→ PROBLEM STATEMENT: Say how many lines of the listing below include "Kirubasanapathiyae". Write only that number.

--------------------------------------------------

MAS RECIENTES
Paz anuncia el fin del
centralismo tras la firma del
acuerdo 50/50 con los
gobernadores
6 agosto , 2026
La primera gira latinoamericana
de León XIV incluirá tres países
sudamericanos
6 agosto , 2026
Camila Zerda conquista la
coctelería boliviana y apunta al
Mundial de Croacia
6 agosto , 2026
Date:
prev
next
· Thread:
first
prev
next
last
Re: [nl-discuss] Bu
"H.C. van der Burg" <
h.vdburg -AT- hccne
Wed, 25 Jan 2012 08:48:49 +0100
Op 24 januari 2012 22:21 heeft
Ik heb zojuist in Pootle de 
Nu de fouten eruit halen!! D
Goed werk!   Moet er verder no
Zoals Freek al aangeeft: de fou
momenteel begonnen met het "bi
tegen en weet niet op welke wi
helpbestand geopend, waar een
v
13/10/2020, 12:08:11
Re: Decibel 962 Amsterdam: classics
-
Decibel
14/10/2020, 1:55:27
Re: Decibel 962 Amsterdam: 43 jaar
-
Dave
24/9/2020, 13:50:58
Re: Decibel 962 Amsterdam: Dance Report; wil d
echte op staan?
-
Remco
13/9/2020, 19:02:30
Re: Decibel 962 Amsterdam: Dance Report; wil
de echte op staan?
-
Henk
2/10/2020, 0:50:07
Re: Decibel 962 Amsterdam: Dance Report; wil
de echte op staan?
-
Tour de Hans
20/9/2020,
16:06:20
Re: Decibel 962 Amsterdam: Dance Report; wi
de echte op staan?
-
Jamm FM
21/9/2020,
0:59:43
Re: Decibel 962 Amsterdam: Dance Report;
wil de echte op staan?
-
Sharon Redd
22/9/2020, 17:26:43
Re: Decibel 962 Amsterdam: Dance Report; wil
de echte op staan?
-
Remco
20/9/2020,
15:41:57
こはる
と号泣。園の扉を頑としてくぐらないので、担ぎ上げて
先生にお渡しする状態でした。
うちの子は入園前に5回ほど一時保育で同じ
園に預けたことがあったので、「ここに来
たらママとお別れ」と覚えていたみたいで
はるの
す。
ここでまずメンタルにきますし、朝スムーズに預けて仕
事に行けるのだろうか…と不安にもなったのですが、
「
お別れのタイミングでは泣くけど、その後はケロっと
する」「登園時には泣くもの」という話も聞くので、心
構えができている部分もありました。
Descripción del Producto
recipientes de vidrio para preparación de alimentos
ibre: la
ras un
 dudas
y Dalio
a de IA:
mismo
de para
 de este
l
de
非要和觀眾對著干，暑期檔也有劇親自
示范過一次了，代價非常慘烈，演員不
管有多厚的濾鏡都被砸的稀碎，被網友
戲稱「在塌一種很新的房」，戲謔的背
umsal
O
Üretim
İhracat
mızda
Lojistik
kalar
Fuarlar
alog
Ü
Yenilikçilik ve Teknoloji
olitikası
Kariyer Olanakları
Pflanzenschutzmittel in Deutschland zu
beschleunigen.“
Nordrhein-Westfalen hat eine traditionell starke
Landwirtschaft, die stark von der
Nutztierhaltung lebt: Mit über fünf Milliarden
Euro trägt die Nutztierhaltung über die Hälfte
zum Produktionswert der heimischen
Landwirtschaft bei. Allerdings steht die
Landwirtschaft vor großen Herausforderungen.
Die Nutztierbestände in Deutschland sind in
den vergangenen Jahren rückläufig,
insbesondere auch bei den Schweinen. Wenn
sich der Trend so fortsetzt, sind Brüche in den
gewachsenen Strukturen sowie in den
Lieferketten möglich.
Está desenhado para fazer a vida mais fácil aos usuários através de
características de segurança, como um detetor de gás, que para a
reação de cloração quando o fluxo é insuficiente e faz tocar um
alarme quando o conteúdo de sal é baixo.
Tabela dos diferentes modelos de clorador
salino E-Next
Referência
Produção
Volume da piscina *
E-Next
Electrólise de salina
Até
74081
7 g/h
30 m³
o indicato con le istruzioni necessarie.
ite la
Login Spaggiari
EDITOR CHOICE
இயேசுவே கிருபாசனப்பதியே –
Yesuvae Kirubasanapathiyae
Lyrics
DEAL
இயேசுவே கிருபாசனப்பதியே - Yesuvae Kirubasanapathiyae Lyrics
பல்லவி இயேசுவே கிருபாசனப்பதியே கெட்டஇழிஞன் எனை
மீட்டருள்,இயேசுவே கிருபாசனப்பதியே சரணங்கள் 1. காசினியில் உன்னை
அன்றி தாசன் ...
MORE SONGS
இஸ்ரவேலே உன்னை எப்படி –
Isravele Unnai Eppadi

--------------------------------------------------

→ ANSWER SECTION: 2